Happy Easter! I think for many these days this means Happy Spring! This weekend in the UK, weatherwise, we have most certainly changed seasons though yesterday with the temperature at 27 degrees it was as if we had leapt right into high summer. Many of us, even in Scotland, were at the beach yesterday.
I have some Holi powder which I hope we will use with our visiting friends before they leave. I know it is past the official day of Holi but after a cold April, it is, at last, the kind of weather in which one wants to celebrate both a new season and old friendships.
Recently I saw one of Tesco's takeaway recipes: "Helen's Homecoming Lamb", the recipe hung around a human name and a photo and a story to make us buy more. We don't eat lamb any more because of my youngest. He stopped is because he is tender-hearted. During homeschooling, around this time last year, we went to see lambs being born on at Arnprior farm near Stirling. It was a ticketed affair, about £50 for four, all in, for an hour. Considering that you can pay that for a family day out at many attractions I thought, beforehand, it was a bit steep. In fact it was more like an hour and a half and very interesting. We had a tour, saw at least two lambs born, learnt a lot about sheep farming and we each held lambs only a couple of days old.
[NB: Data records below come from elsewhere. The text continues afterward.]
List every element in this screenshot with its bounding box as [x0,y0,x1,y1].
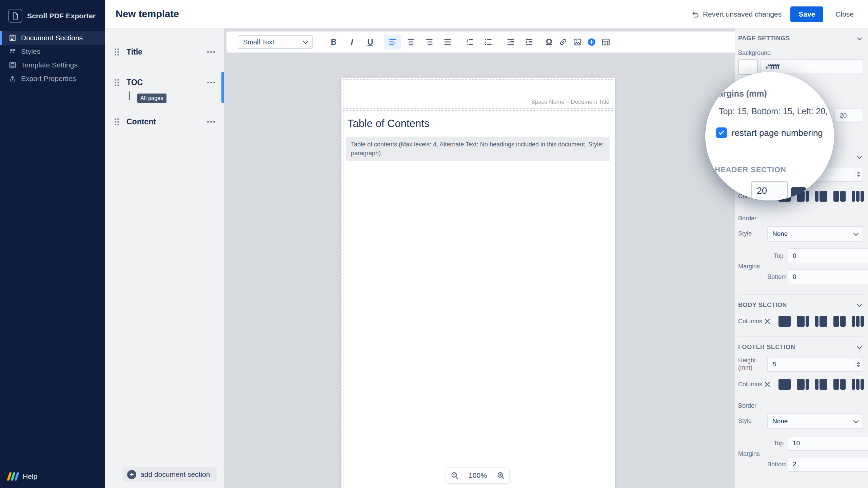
align-justify-icon [443,38,452,46]
columns-one-button[interactable] [778,316,791,327]
align-right-button[interactable] [421,35,438,49]
stepper-control[interactable] [854,167,863,181]
link-icon [559,38,568,46]
columns-wide-right-button[interactable] [815,316,827,327]
footer-margin-top-input[interactable] [788,440,868,447]
columns-one-button[interactable] [778,379,791,390]
page-header-zone[interactable]: Space Name – Document Title [343,79,613,109]
magnifier-loupe: Margins (mm) Top: 15, Bottom: 15, Left: … [705,72,834,201]
chevron-down-icon [857,302,862,307]
table-button[interactable] [599,35,613,49]
columns-two-button[interactable] [833,316,846,327]
drag-handle-icon[interactable] [115,48,119,56]
sidebar-item-styles[interactable]: Styles [0,45,105,58]
columns-none-button[interactable] [762,379,772,390]
save-button[interactable]: Save [790,6,823,22]
background-color-swatch[interactable] [738,59,758,75]
footer-columns-label: Columns [738,381,762,388]
section-menu-icon[interactable] [207,121,209,123]
footer-margin-bottom-input[interactable] [788,461,868,468]
zoom-out-icon [450,471,459,480]
drag-handle-icon[interactable] [115,118,119,125]
section-item-content[interactable]: Content [105,111,224,132]
header-margin-top-field [788,248,868,263]
stepper-control[interactable] [854,358,863,371]
columns-three-button[interactable] [852,316,864,327]
step-up-icon[interactable] [857,362,860,364]
background-hex-input[interactable] [761,63,863,70]
margin-right-input[interactable] [835,112,863,119]
page-content-zone[interactable]: Table of Contents Table of contents (Max… [343,110,613,488]
tree-connector [129,92,130,100]
step-up-icon[interactable] [857,171,860,174]
section-menu-icon[interactable] [207,51,209,53]
magnified-restart-checkbox[interactable] [716,127,727,138]
columns-two-button[interactable] [833,191,846,202]
document-canvas-page[interactable]: Space Name – Document Title Table of Con… [341,78,615,488]
bullet-list-button[interactable] [480,35,497,49]
ordered-list-button[interactable]: 1 2 3 [461,35,478,49]
revert-unsaved-changes-button[interactable]: Revert unsaved changes [691,10,782,18]
sidebar-item-label: Styles [21,47,40,56]
sidebar-item-export-properties[interactable]: Export Properties [0,72,105,85]
body-section-header[interactable]: BODY SECTION [738,300,863,310]
document-sections-panel: Title TOC All pages Content + add docume… [105,28,224,488]
columns-wide-left-button[interactable] [797,379,809,390]
section-name: Title [126,47,142,57]
section-name: Content [126,117,156,126]
underline-button[interactable]: U [362,35,379,49]
toc-placeholder-block[interactable]: Table of contents (Max levels: 4, Altern… [346,137,610,161]
footer-height-input[interactable] [768,361,854,368]
add-document-section-button[interactable]: + add document section [123,467,217,482]
insert-plus-button[interactable] [585,35,598,49]
special-character-button[interactable]: Ω [542,35,556,49]
page-settings-header[interactable]: PAGE SETTINGS [738,33,863,43]
table-icon [601,38,610,46]
align-center-button[interactable] [402,35,419,49]
align-justify-button[interactable] [439,35,456,49]
help-label: Help [23,472,37,481]
sidebar-item-template-settings[interactable]: Template Settings [0,58,105,72]
indent-button[interactable] [520,35,537,49]
zoom-out-button[interactable] [450,471,459,480]
help-button[interactable]: Help [8,472,37,481]
section-menu-icon[interactable] [207,82,209,83]
bullet-list-icon [484,38,493,46]
section-item-title[interactable]: Title [105,41,224,62]
section-item-toc[interactable]: TOC [105,72,224,93]
align-left-button[interactable] [384,35,401,49]
footer-border-style-select[interactable]: None [767,413,863,429]
all-pages-badge[interactable]: All pages [137,94,166,103]
step-down-icon[interactable] [857,175,860,177]
header-margin-top-input[interactable] [788,252,868,260]
text-style-dropdown[interactable]: Small Text [238,35,313,49]
top-header: New template Revert unsaved changes Save… [105,0,868,28]
drag-handle-icon[interactable] [115,79,119,86]
outdent-icon [506,38,515,46]
magnified-height-field: 20 [751,181,788,201]
close-button[interactable]: Close [832,6,857,22]
sidebar-item-document-sections[interactable]: Document Sections [0,31,105,45]
select-value: None [768,230,788,238]
bold-button[interactable]: B [325,35,342,49]
footer-margin-bottom-field [788,457,868,472]
columns-wide-right-button[interactable] [815,379,827,390]
columns-wide-right-button[interactable] [815,191,827,202]
italic-button[interactable]: I [343,35,360,49]
header-border-style-select[interactable]: None [767,226,863,242]
footer-section-header[interactable]: FOOTER SECTION [738,342,863,352]
columns-three-button[interactable] [852,379,864,390]
magnified-restart-row: restart page numbering [716,127,823,138]
zoom-in-button[interactable] [496,471,505,480]
columns-three-button[interactable] [852,191,864,202]
image-button[interactable] [571,35,584,49]
columns-two-button[interactable] [833,379,846,390]
footer-margin-bottom-label: Bottom [767,461,788,468]
footer-border-style-label: Style [738,418,767,425]
outdent-button[interactable] [502,35,519,49]
link-button[interactable] [556,35,570,49]
step-down-icon[interactable] [857,365,860,367]
header-margin-bottom-input[interactable] [788,273,868,281]
columns-wide-left-button[interactable] [797,316,809,327]
columns-none-button[interactable] [762,316,772,327]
Swathed in high viz, a plastic apron and wearing plastic gloves (apparently as much to protect the lamb as the child) my younger son remarked, with, I felt, clear-sighted justification: What's the point, if we can't really feel the lamb? Besides, his lamb was active and soon escaped.
Yet the experience marked him for since then he never has wanted to eat that meat. Recently, though, in a moment of madness, I used lamb for the first time in a year. It was a large batch of shepherd's pie. I made it thinking, perhaps we would eat it without him but we always do eat together and the pies lingered in the freezer.
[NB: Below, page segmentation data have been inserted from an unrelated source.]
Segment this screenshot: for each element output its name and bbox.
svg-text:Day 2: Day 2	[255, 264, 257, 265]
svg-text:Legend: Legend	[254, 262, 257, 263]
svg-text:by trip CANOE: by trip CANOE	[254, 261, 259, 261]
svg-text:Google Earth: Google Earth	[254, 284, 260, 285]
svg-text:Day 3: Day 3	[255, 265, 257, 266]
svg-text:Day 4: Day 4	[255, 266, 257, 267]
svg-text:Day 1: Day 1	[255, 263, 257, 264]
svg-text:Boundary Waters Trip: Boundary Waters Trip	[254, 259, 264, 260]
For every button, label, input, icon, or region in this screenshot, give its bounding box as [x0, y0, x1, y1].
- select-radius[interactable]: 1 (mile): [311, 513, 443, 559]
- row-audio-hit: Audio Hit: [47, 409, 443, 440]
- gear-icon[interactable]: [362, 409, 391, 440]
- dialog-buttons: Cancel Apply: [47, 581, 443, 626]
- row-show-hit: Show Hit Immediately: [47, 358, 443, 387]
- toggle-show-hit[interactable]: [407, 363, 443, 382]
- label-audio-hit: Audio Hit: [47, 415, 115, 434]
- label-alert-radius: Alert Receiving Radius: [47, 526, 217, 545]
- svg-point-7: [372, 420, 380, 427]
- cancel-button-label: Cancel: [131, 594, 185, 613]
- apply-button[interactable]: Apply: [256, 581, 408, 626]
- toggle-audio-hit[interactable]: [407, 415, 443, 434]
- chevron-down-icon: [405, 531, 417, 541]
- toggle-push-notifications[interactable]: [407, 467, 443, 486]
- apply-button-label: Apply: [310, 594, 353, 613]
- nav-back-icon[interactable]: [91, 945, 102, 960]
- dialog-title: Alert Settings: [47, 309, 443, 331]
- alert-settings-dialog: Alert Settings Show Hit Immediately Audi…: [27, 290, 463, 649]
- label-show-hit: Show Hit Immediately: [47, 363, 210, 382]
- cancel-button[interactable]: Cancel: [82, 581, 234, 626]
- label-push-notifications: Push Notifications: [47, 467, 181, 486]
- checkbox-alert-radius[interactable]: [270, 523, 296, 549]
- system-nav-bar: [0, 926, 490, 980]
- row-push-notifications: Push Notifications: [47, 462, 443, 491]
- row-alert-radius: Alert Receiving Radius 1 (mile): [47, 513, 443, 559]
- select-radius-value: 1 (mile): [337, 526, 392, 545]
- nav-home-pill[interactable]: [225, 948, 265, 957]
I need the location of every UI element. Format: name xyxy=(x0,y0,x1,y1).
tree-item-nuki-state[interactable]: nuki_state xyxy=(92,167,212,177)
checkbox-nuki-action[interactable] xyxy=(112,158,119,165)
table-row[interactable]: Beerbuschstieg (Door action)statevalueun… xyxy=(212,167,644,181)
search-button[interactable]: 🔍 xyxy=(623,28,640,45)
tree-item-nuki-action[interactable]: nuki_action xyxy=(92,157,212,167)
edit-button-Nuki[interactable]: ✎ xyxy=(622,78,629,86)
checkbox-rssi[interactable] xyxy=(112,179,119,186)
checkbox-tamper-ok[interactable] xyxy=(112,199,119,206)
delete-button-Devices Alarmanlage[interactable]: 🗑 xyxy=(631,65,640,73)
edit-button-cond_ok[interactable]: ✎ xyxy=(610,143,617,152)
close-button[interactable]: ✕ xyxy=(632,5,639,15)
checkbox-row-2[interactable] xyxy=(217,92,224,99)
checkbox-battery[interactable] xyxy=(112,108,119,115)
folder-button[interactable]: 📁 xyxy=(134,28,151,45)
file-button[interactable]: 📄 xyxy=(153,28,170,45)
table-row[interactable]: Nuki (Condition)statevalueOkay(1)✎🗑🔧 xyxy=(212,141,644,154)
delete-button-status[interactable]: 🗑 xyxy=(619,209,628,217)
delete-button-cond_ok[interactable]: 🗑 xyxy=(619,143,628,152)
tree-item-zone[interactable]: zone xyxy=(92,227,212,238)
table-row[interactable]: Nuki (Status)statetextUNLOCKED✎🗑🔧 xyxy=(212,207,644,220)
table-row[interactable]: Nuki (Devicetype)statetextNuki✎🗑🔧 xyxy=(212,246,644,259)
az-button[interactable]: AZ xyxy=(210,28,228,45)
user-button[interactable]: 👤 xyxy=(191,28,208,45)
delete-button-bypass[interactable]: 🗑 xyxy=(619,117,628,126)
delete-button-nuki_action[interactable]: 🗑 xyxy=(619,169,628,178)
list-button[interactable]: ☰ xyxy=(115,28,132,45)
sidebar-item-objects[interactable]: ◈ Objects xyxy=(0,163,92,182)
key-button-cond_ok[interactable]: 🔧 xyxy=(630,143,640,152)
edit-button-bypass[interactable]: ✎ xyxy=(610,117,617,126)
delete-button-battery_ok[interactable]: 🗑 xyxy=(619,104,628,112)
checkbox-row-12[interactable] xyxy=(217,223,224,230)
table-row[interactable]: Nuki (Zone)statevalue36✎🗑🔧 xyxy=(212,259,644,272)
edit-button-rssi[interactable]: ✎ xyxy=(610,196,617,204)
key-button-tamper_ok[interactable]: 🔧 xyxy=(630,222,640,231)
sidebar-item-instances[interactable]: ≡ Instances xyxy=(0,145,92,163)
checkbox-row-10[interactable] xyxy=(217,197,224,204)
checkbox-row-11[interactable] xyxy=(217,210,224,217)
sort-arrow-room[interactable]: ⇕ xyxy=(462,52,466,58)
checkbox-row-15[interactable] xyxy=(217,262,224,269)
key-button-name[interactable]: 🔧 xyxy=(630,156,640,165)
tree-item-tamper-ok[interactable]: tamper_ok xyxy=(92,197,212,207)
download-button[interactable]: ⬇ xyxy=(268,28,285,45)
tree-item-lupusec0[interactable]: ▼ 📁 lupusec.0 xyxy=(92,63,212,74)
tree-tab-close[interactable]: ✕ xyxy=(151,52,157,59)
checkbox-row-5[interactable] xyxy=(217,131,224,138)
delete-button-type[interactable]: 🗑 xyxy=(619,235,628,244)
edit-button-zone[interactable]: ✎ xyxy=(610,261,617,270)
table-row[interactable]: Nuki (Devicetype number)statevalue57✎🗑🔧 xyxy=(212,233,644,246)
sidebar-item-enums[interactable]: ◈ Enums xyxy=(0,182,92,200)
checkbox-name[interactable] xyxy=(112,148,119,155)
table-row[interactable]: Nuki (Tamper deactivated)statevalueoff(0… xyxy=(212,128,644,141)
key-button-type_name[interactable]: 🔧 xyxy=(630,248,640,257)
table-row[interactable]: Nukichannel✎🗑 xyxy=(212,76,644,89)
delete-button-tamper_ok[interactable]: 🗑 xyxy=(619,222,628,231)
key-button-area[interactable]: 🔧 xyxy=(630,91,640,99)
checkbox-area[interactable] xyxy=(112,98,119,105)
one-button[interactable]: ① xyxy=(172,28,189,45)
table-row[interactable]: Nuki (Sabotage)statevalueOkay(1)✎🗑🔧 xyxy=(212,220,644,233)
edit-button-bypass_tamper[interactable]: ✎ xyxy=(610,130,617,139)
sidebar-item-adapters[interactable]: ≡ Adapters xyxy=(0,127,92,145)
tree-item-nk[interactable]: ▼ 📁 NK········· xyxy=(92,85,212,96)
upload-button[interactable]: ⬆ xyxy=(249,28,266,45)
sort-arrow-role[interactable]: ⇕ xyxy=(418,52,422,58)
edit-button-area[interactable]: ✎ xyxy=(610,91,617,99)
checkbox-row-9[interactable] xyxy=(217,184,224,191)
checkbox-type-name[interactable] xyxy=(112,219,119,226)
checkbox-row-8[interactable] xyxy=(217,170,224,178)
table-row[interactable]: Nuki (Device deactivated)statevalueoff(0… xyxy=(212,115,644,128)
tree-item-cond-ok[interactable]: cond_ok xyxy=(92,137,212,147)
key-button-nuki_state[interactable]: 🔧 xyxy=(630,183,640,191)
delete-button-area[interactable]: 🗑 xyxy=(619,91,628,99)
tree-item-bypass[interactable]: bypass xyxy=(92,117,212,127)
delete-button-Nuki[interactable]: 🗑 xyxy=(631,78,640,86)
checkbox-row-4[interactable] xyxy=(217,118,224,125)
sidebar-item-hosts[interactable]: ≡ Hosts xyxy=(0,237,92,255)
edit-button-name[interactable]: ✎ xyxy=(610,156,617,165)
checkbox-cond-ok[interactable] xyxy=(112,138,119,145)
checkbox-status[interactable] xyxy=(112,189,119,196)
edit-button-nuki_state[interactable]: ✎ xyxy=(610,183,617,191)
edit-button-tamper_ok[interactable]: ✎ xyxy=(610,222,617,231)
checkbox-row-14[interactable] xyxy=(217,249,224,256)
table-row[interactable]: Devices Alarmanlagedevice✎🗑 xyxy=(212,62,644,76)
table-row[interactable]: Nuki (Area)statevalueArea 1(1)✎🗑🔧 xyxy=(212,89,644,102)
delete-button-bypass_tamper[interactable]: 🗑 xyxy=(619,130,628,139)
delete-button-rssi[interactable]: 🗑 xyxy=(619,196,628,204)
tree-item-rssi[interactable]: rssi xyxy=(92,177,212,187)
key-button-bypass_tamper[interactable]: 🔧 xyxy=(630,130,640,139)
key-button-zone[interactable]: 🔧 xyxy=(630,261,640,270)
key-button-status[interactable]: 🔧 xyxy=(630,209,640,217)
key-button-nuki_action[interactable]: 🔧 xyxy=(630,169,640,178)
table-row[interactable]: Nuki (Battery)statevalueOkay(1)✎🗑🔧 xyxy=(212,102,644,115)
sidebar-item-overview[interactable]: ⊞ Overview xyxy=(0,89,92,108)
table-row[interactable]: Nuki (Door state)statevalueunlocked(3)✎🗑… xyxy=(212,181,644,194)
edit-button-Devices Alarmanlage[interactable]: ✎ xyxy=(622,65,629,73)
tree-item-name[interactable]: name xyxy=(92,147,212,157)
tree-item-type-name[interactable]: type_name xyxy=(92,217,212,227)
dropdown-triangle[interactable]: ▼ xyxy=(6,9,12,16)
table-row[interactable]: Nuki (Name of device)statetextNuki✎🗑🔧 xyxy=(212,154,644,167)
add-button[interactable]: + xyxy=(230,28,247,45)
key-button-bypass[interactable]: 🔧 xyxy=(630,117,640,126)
Leaving the supermarket, I was reminded of my son's conversion and of the vegan butcher story recently in the news. "Before I just looked at it as a piece of meat going on a dinner plate but then you see it as an animal and not just a steak." That's how it is for some of those who don't like to eat meat. From there the leap to "And what right do we have to use animals at all?" is shorter, while the arguments around health and land use pile in too.
So what about the shepherds' pies? I wondered if I should just say it was cottage pie but dismissed that as like giving a Muslim a bacon sandwich. Three out of four of us ate it. It was an unusual recipe, spiced with apricot and cumin and tasty but I wished I hadn't made it. Because it is as the butcher says. With lamb we don't even disguise the name and at this time of the year, the real things are being bottle-fed by children in petting farms or gambolling in the fields all around with all the joy of new life.
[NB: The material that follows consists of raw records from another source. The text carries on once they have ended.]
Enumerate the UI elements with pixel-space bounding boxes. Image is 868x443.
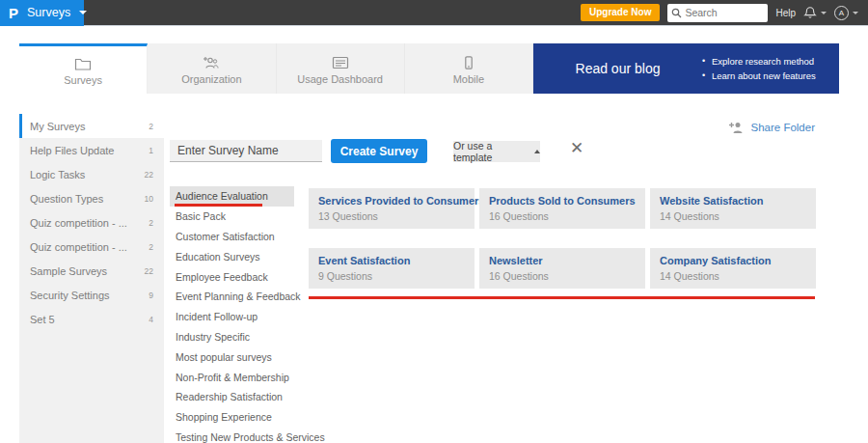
search-icon	[671, 8, 682, 18]
share-person-icon	[729, 121, 745, 134]
blog-bullet: Learn about new features	[702, 69, 816, 83]
template-card[interactable]: Event Satisfaction 9 Questions	[309, 248, 475, 289]
close-icon[interactable]: ✕	[570, 139, 583, 158]
sidebar-item-quiz-competition-1[interactable]: Quiz competition - ... 2	[19, 210, 164, 235]
use-template-dropdown[interactable]: Or use a template	[453, 141, 540, 162]
folder-count: 2	[149, 218, 153, 228]
template-question-count: 14 Questions	[660, 210, 806, 222]
category-label: Incident Follow-up	[176, 311, 258, 322]
sidebar-item-set-5[interactable]: Set 5 4	[19, 307, 164, 331]
folder-count: 22	[145, 170, 153, 180]
category-event-planning-feedback[interactable]: Event Planning & Feedback	[170, 287, 294, 307]
template-question-count: 9 Questions	[318, 270, 465, 282]
proprofs-logo: P	[9, 6, 18, 20]
topbar: P Surveys Upgrade Now Help	[0, 0, 868, 26]
template-question-count: 16 Questions	[489, 210, 636, 222]
app-menu-label: Surveys	[27, 6, 70, 19]
add-people-icon	[203, 56, 220, 69]
blog-bullet: Explore research method	[702, 54, 816, 69]
folder-icon	[74, 57, 92, 70]
tab-label: Usage Dashboard	[297, 73, 383, 85]
template-question-count: 13 Questions	[318, 210, 465, 222]
folder-label: My Surveys	[30, 121, 85, 132]
tab-surveys[interactable]: Surveys	[19, 43, 148, 94]
template-title: Newsletter	[489, 255, 636, 266]
tab-usage-dashboard[interactable]: Usage Dashboard	[277, 43, 405, 94]
blog-banner[interactable]: Read our blog Explore research method Le…	[533, 43, 839, 94]
template-card[interactable]: Company Satisfaction 14 Questions	[650, 248, 816, 289]
folder-label: Quiz competition - ...	[30, 241, 127, 253]
help-link[interactable]: Help	[775, 8, 796, 18]
category-label: Customer Satisfaction	[176, 231, 275, 242]
category-label: Event Planning & Feedback	[176, 291, 301, 302]
category-label: Industry Specific	[176, 331, 250, 343]
search-input[interactable]	[685, 4, 766, 22]
category-customer-satisfaction[interactable]: Customer Satisfaction	[170, 227, 294, 247]
folder-label: Security Settings	[30, 290, 110, 301]
sidebar-item-logic-tasks[interactable]: Logic Tasks 22	[19, 162, 164, 186]
category-employee-feedback[interactable]: Employee Feedback	[170, 266, 294, 287]
sidebar-item-quiz-competition-2[interactable]: Quiz competition - ... 2	[19, 235, 164, 259]
template-title: Event Satisfaction	[318, 255, 465, 266]
red-annotation-line	[309, 296, 815, 299]
folder-count: 2	[149, 122, 153, 131]
sidebar-item-my-surveys[interactable]: My Surveys 2	[19, 114, 164, 138]
category-label: Most popular surveys	[176, 351, 272, 363]
sidebar-item-sample-surveys[interactable]: Sample Surveys 22	[19, 259, 164, 283]
dashboard-icon	[332, 56, 349, 69]
topbar-right: Upgrade Now Help A	[581, 4, 868, 22]
create-survey-button[interactable]: Create Survey	[331, 139, 427, 163]
template-card[interactable]: Products Sold to Consumers 16 Questions	[479, 188, 645, 229]
category-industry-specific[interactable]: Industry Specific	[170, 327, 294, 347]
share-folder-link[interactable]: Share Folder	[729, 121, 815, 134]
template-title: Company Satisfaction	[660, 255, 806, 266]
category-readership-satisfaction[interactable]: Readership Satisfaction	[170, 387, 294, 407]
blog-banner-bullets: Explore research method Learn about new …	[702, 54, 816, 83]
category-audience-evaluation[interactable]: Audience Evaluation	[170, 186, 294, 207]
sidebar-item-help-files-update[interactable]: Help Files Update 1	[19, 138, 164, 162]
tab-organization[interactable]: Organization	[148, 43, 276, 94]
template-title: Website Satisfaction	[660, 195, 806, 207]
chevron-down-icon	[821, 12, 827, 14]
survey-name-input[interactable]	[170, 140, 322, 162]
folder-count: 4	[149, 315, 153, 324]
template-card[interactable]: Newsletter 16 Questions	[479, 248, 645, 289]
folder-count: 10	[145, 194, 153, 204]
account-menu[interactable]: A	[834, 6, 858, 20]
category-basic-pack[interactable]: Basic Pack	[170, 207, 294, 227]
folder-count: 1	[149, 146, 153, 155]
template-cards: Services Provided to Consumers 13 Questi…	[309, 188, 816, 289]
app-screen: P Surveys Upgrade Now Help	[0, 0, 868, 443]
category-label: Basic Pack	[176, 210, 226, 222]
folder-count: 22	[145, 266, 153, 276]
category-shopping-experience[interactable]: Shopping Experience	[170, 407, 294, 428]
chevron-down-icon	[853, 12, 858, 14]
template-title: Products Sold to Consumers	[489, 195, 636, 207]
category-label: Testing New Products & Services	[176, 431, 325, 443]
template-title: Services Provided to Consumers	[318, 195, 465, 207]
category-education-surveys[interactable]: Education Surveys	[170, 246, 294, 266]
folders-sidebar: My Surveys 2 Help Files Update 1 Logic T…	[19, 114, 164, 443]
chevron-up-icon	[534, 150, 540, 153]
category-incident-follow-up[interactable]: Incident Follow-up	[170, 307, 294, 327]
product-switcher[interactable]: P Surveys	[0, 0, 84, 26]
template-card[interactable]: Website Satisfaction 14 Questions	[650, 188, 816, 229]
blog-banner-title: Read our blog	[533, 61, 702, 76]
tab-label: Mobile	[453, 73, 484, 85]
folder-label: Logic Tasks	[30, 169, 85, 180]
sidebar-item-security-settings[interactable]: Security Settings 9	[19, 283, 164, 307]
tab-mobile[interactable]: Mobile	[405, 43, 533, 94]
category-non-profit-membership[interactable]: Non-Profit & Membership	[170, 367, 294, 387]
template-card[interactable]: Services Provided to Consumers 13 Questi…	[309, 188, 475, 229]
category-most-popular-surveys[interactable]: Most popular surveys	[170, 346, 294, 367]
category-label: Employee Feedback	[176, 271, 268, 283]
category-testing-new-products-services[interactable]: Testing New Products & Services	[170, 428, 294, 443]
notifications-menu[interactable]	[803, 6, 827, 19]
category-label: Audience Evaluation	[176, 190, 268, 202]
upgrade-now-button[interactable]: Upgrade Now	[581, 4, 660, 21]
tab-label: Surveys	[64, 74, 102, 86]
sidebar-item-question-types[interactable]: Question Types 10	[19, 186, 164, 210]
folder-count: 2	[149, 242, 153, 252]
chevron-down-icon	[79, 11, 87, 14]
folder-count: 9	[149, 291, 153, 300]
A few days later we were petting 'X factor', the sheep (2017 when he was born was year 'X' apparently), and Harmonica the Highland coo and her friends at Scone Palace. I asked the lady feeding them:
- Do you still eat meat?
- Oh yes.
- It doesn't bother you?
- No, you just have to separate the two things.
But some, like my son can't avoid seeing the one as the other.
There are other things like that. I learned about Magic Eye decades after the phenomena came out. It was a few years ago in Edinburgh's Camera Obscura and world of illusions, a great place for a rainy afternoon, having as much history as pure fun. The magic eye pictures there are good quality and, after a few moments meditation, I saw the second picture and was hooked. Now you see it, now you don't.
It is the same concept as Aut sensum, aut non. Some see that dance class is a business strategy and not the way to learn to dance socially. Some don't. Some see that dance class is exploitative and "thinking dance" is harmful to dancing. Some don't. Some get that dancing tango can be a meaningful, wordless connection between two compatible people, even between strangers and, watching them, some seem to feel dance as a largely mechanical movement around the floor.
About this, I feel like my son feels about lamb: no way. Perish the thought of being "led" while I merely "follow" like some grotesque artificial creation with the body of a human but the heart and head of a sheep. I would rather sit and listen to the music all night than be, even for a tanda, a song, a minute, even for a few seconds, part of some cog-like contraption lurching about the floor.
Yet so many men will inveigle women with smiles and chat, social pressure or [shudder] proffered hand into just such a cage. Imagine, sentient yet trapped inside a moving machine, unable to get out or to get off, as in some dystopian sci-fi movie. Thank goodness for those two words in a tanda which mean escape and freedom: "Thank you!" And yet many women hesitate. Oh, no, it would be rude! I reply: But what was he, pressuring you into a dance you didn't want? Or: Do you think a guy who liked you enough to embrace you in dance would want you to be in a dance you weren't enjoying? And they agree. But then they forget, or brush this inconvenient truth under their mental carpet. No wonder so many pretend there is any such thing as a real dance. Not to do so would be to think too much, to question, to ask things like: Why do I accept dances I don't really enjoy? What do I really enjoy? Isn't it weird to do things you don't actually enjoy? And, If I don't enjoy them, what am I doing here? Or, Can things change?